Deep Learning for Short-Term Precipitation Prediction in Four Major Indian Cities: A ConvLSTM Approach with Explainable AI
Tanmay Ghosh, Shaurabh Anand, Rakesh Gomaji Nannewar, Nithin Nagaraj
TL;DR
This work tackles the challenge of forecasting short-term precipitation in four major Indian cities with a transparent, data-driven approach. It introduces a hybrid Time-Distributed CNN–ConvLSTM model trained on multi-decadal ERA5 reanalysis data, with city-specific architectures and a loss that emphasizes extreme rainfall events.

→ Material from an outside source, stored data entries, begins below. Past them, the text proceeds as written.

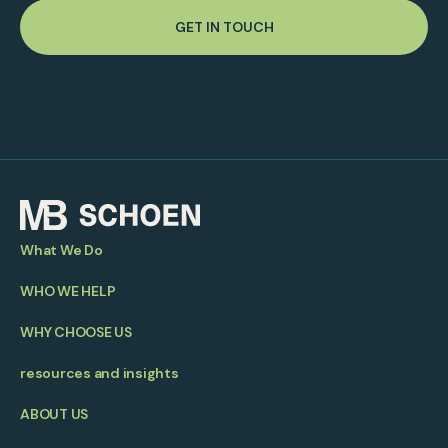
GET IN TOUCH
What We Do
WHO WE HELP
WHY CHOOSE US
resources and insights
ABOUT US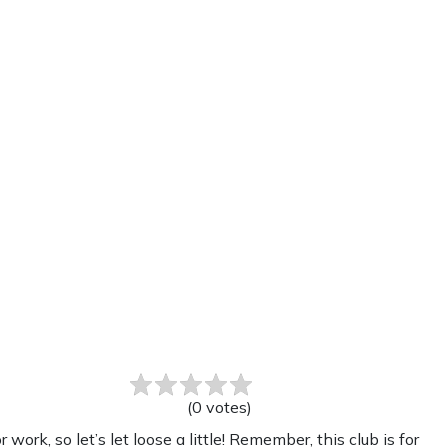
(
0
votes
)
k, so let’s let loose a little! Remember, this club is for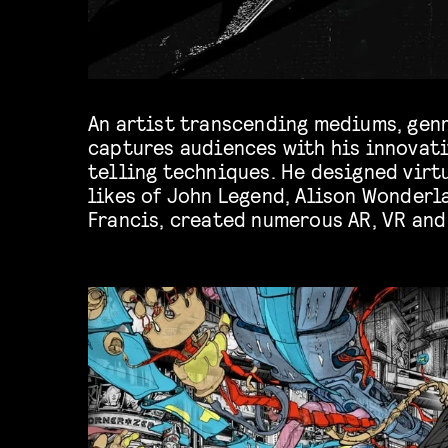
An artist transcending mediums, genr
captures audiences with his innovati
others. Unique not only in style but also
telling techniques. He designed virt
likes of John Legend, Alison Wonderl
Francis, created numerous AR, VR and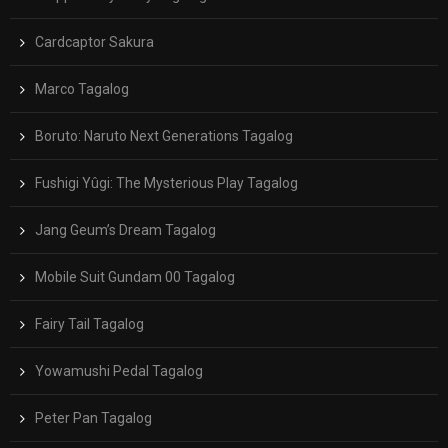
Cardcaptor Sakura
Marco Tagalog
Boruto: Naruto Next Generations Tagalog
Fushigi Yûgi: The Mysterious Play Tagalog
Jang Geum’s Dream Tagalog
Mobile Suit Gundam 00 Tagalog
Fairy Tail Tagalog
Yowamushi Pedal Tagalog
Peter Pan Tagalog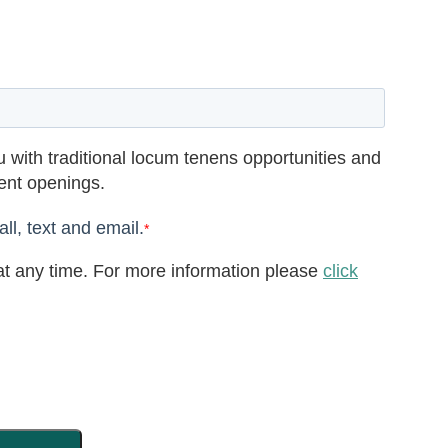
 with traditional locum tenens opportunities and
rent openings.
ll, text and email.
*
t any time. For more information please
click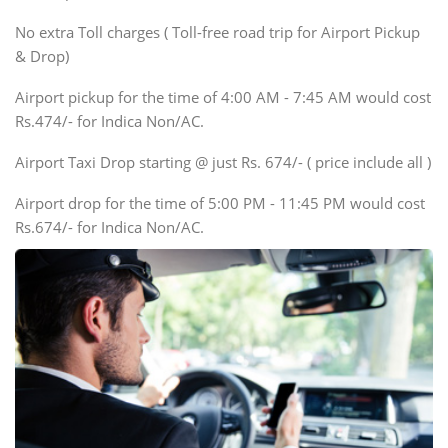
SUV
No extra Toll charges ( Toll-free road trip for Airport Pickup
Innova, Xylo
& Drop)
Tempo Traveler
Airport pickup for the time of 4:00 AM - 7:45 AM would cost
Force Motors, Mazda
Rs.474/- for Indica Non/AC.
Mini Bus
Swaraj Mazda
Airport Taxi Drop starting @ just Rs. 674/- ( price include all )
Airport drop for the time of 5:00 PM - 11:45 PM would cost
Rs.674/- for Indica Non/AC.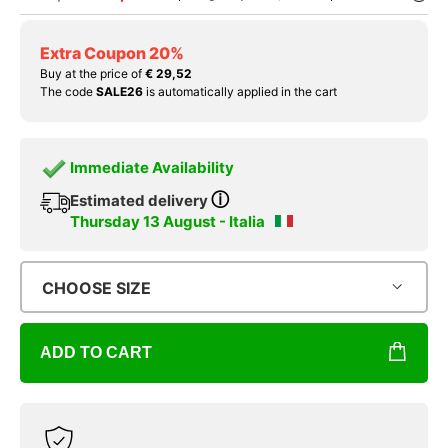
Extra Coupon 20%
Buy at the price of
€ 29,52
The code
SALE26
is automatically applied in the cart
Immediate Availability
ⓘ
Estimated delivery
Thursday 13 August - Italia
CHOOSE SIZE
ADD TO CART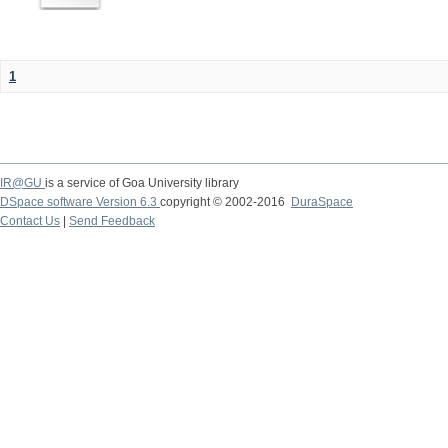
1
IR@GU
is a service of Goa University library
DSpace software Version 6.3
copyright © 2002-2016
DuraSpace
Contact Us
|
Send Feedback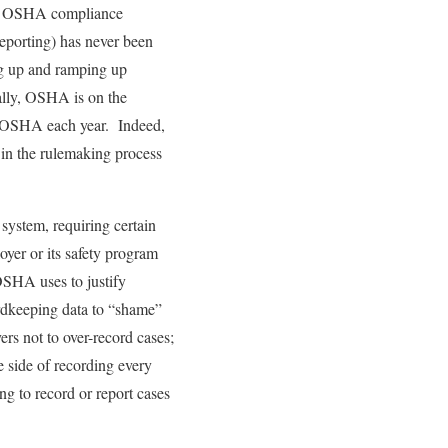
 an OSHA compliance
reporting) has never been
ing up and ramping up
cally, OSHA is on the
 to OSHA each year. Indeed,
 in the rulemaking process
system, requiring certain
oyer or its safety program
OSHA uses to justify
ordkeeping data to “shame”
rs not to over-record cases;
he side of recording every
ing to record or report cases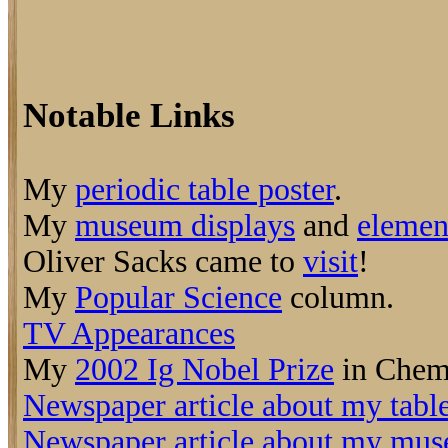
Notable Links
My
periodic table poster
.
My
museum displays
and
elemen
Oliver Sacks came to
visit
!
My
Popular Science
column.
TV Appearances
My
2002 Ig Nobel Prize
in Chemi
Newspaper article about my tabl
Newspaper article about my mus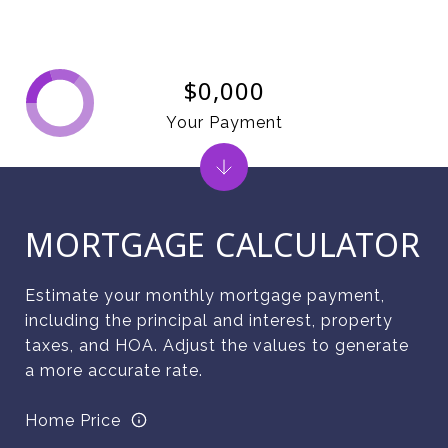
$0,000
Your Payment
MORTGAGE CALCULATOR
Estimate your monthly mortgage payment,
including the principal and interest, property
taxes, and HOA. Adjust the values to generate
a more accurate rate.
Home Price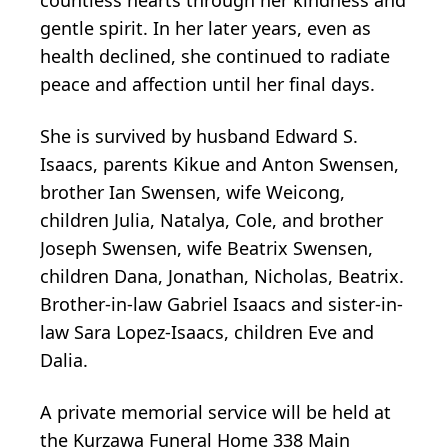
gentle spirit. In her later years, even as
health declined, she continued to radiate
peace and affection until her final days.
She is survived by husband Edward S.
Isaacs, parents Kikue and Anton Swensen,
brother Ian Swensen, wife Weicong,
children Julia, Natalya, Cole, and brother
Joseph Swensen, wife Beatrix Swensen,
children Dana, Jonathan, Nicholas, Beatrix.
Brother-in-law Gabriel Isaacs and sister-in-
law Sara Lopez-Isaacs, children Eve and
Dalia.
A private memorial service will be held at
the Kurzawa Funeral Home 338 Main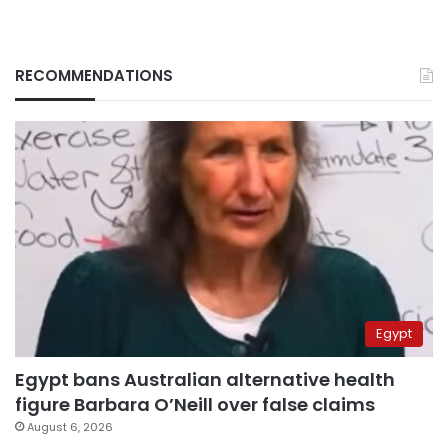
RECOMMENDATIONS
Egypt
Egypt bans Australian alternative health
figure Barbara O’Neill over false claims
August 6, 2026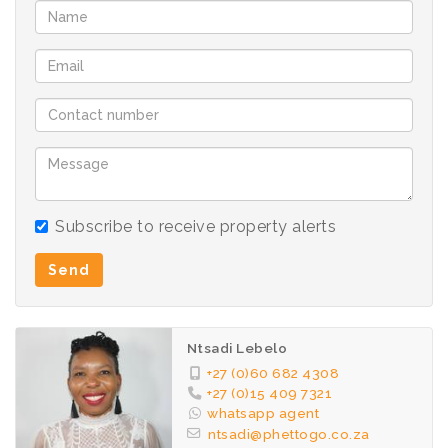
Subscribe to receive property alerts
Send
Ntsadi Lebelo
+27 (0)60 682 4308
+27 (0)15 409 7321
whatsapp agent
ntsadi@phettogo.co.za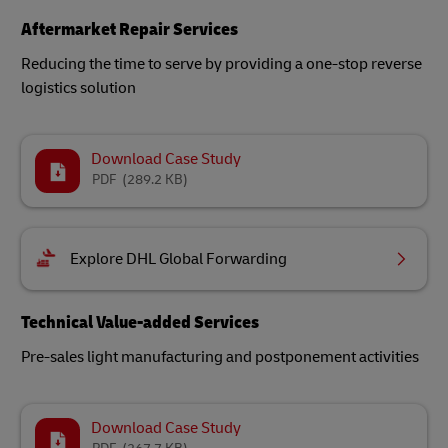
Aftermarket Repair Services
Reducing the time to serve by providing a one-stop reverse
logistics solution
Download Case Study
PDF
(289.2 KB)
Explore DHL Global Forwarding
Technical Value-added Services
Pre-sales light manufacturing and postponement activities
Download Case Study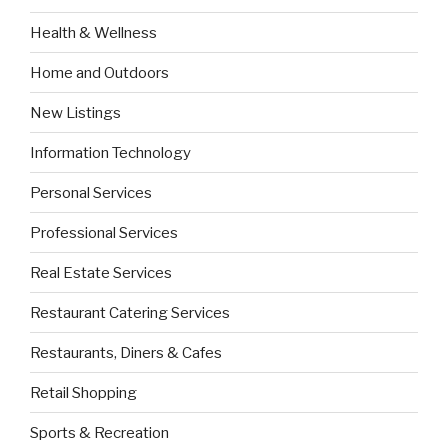
Health & Wellness
Home and Outdoors
New Listings
Information Technology
Personal Services
Professional Services
Real Estate Services
Restaurant Catering Services
Restaurants, Diners & Cafes
Retail Shopping
Sports & Recreation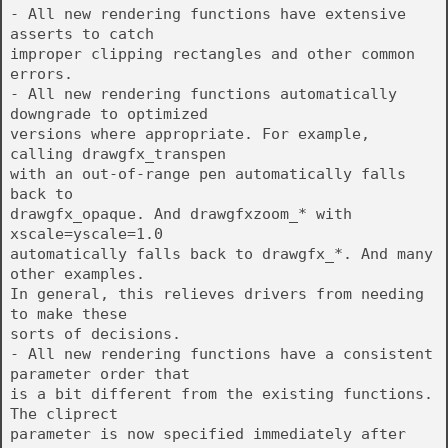
- All new rendering functions have extensive
asserts to catch
improper clipping rectangles and other common
errors.
- All new rendering functions automatically
downgrade to optimized
versions where appropriate. For example,
calling drawgfx_transpen
with an out-of-range pen automatically falls
back to
drawgfx_opaque. And drawgfxzoom_* with
xscale=yscale=1.0
automatically falls back to drawgfx_*. And many
other examples.
In general, this relieves drivers from needing
to make these
sorts of decisions.
- All new rendering functions have a consistent
parameter order that
is a bit different from the existing functions.
The cliprect
parameter is now specified immediately after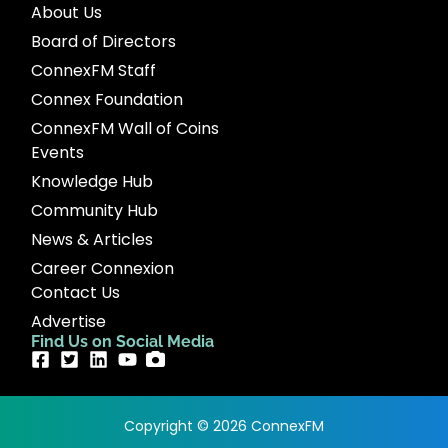
About Us
Board of Directors
ConnexFM Staff
Connex Foundation
ConnexFM Wall of Coins
Events
Knowledge Hub
Community Hub
News & Articles
Career Connexion
Contact Us
Advertise
Find Us on Social Media
Copyright © 2026 ConnexFM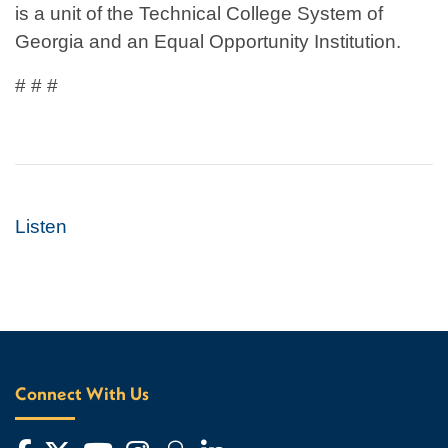
is a unit of the Technical College System of
Georgia and an Equal Opportunity Institution.
# # #
Listen
Connect With Us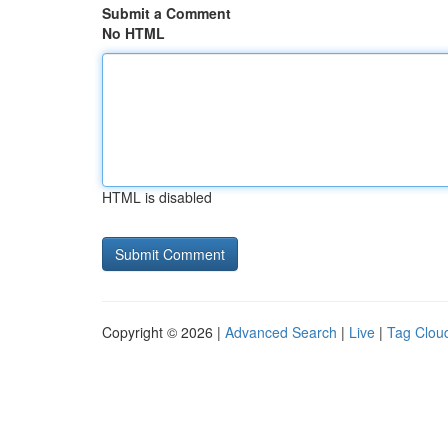
Submit a Comment
No HTML
HTML is disabled
Copyright © 2026 |
Advanced Search
|
Live
|
Tag Clou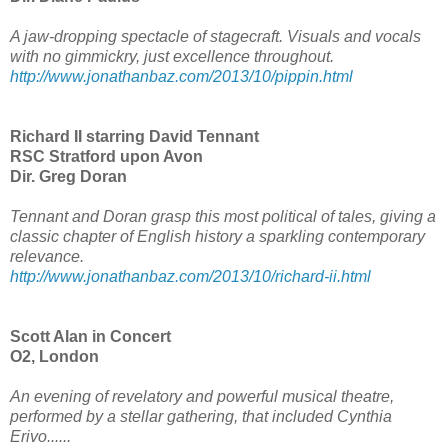
A jaw-dropping spectacle of stagecraft. Visuals and vocals
with no gimmickry, just excellence throughout.
http://www.jonathanbaz.com/2013/10/pippin.html
Richard II starring David Tennant
RSC Stratford upon Avon
Dir. Greg Doran
Tennant and Doran grasp this most political of tales, giving a
classic chapter of English history a sparkling contemporary
relevance.
http://www.jonathanbaz.com/2013/10/richard-ii.html
Scott Alan in Concert
O2, London
An evening of revelatory and powerful musical theatre,
performed by a stellar gathering, that included Cynthia
Erivo......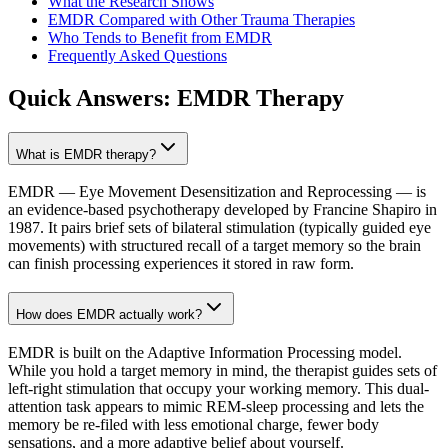
What the Research Shows
EMDR Compared with Other Trauma Therapies
Who Tends to Benefit from EMDR
Frequently Asked Questions
Quick Answers:
EMDR Therapy
What is EMDR therapy?
EMDR — Eye Movement Desensitization and Reprocessing — is
an evidence-based psychotherapy developed by Francine Shapiro in
1987. It pairs brief sets of bilateral stimulation (typically guided eye
movements) with structured recall of a target memory so the brain
can finish processing experiences it stored in raw form.
How does EMDR actually work?
EMDR is built on the Adaptive Information Processing model.
While you hold a target memory in mind, the therapist guides sets of
left-right stimulation that occupy your working memory. This dual-
attention task appears to mimic REM-sleep processing and lets the
memory be re-filed with less emotional charge, fewer body
sensations, and a more adaptive belief about yourself.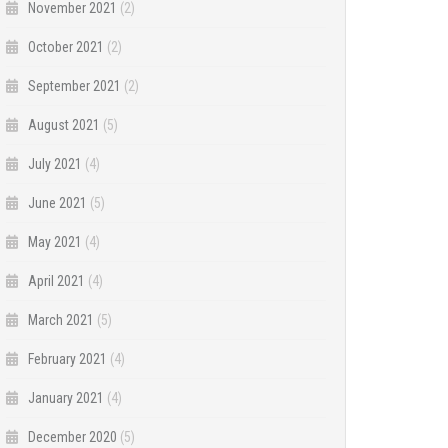
November 2021
(2)
October 2021
(2)
September 2021
(2)
August 2021
(5)
July 2021
(4)
June 2021
(5)
May 2021
(4)
April 2021
(4)
March 2021
(5)
February 2021
(4)
January 2021
(4)
December 2020
(5)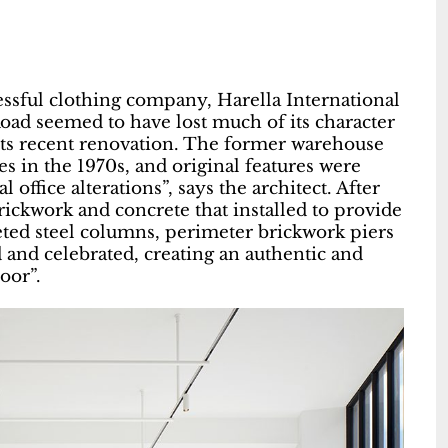
essful clothing company, Harella International
ad seemed to have lost much of its character
its recent renovation. The former warehouse
es in the 1970s, and original features were
ffice alterations”, says the architect. After
rickwork and concrete that installed to provide
iveted steel columns, perimeter brickwork piers
and celebrated, creating an authentic and
loor”.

An integrated explainable AI framework (Grad-CAM, permutation importance, temporal occlusion, counterfactual analysis) reveals how input variables, space, and time drive predictions across Bengaluru, Mumbai, Delhi, and Kolkata, linking model behavior to known meteorological processes. The results show competitive short-term predictive skill and city-tailored interpretability, providing actionable guidance for data collection and urban flood preparedness while highlighting limitations related to resolution and aggregation that motivate future work with higher-resolution data and hydrological coupling.
Abstract
Deep learning models for precipitation forecasting often function as black boxes, limiting their adoption in real-world weather prediction. To enhance transparency while maintaining accuracy, we developed an interpretable deep learning framework for short-term precipitation prediction in four major Indian cities: Bengaluru, Mumbai, Delhi, and Kolkata, spanning diverse climate zones. We implemented a hybrid Time-Distributed CNN-ConvLSTM (Convolutional Neural Network-Long Short-Term Memory) architecture, trained on multi-decadal ERA5 reanalysis data. The architecture was optimized for each city with a different number of convolutional filters: Bengaluru (32), Mumbai and Delhi (64), and Kolkata (128). The models achieved root mean square error (RMSE) values of 0.21 mm/day (Bengaluru), 0.52 mm/day (Mumbai), 0.48 mm/day (Delhi), and 1.80 mm/day (Kolkata). Through interpretability analysis using permutation importance, Gradient-weighted Class Activation Mapping (Grad-CAM), temporal occlusion, and counterfactual perturbation, we identified distinct patterns in the model's behavior. The model relied on city-specific variables, with prediction horizons ranging from one day for Bengaluru to five days for Kolkata. This study demonstrates how explainable AI (xAI) can provide accurate forecasts and transparent insights into precipitation patterns in diverse urban environments.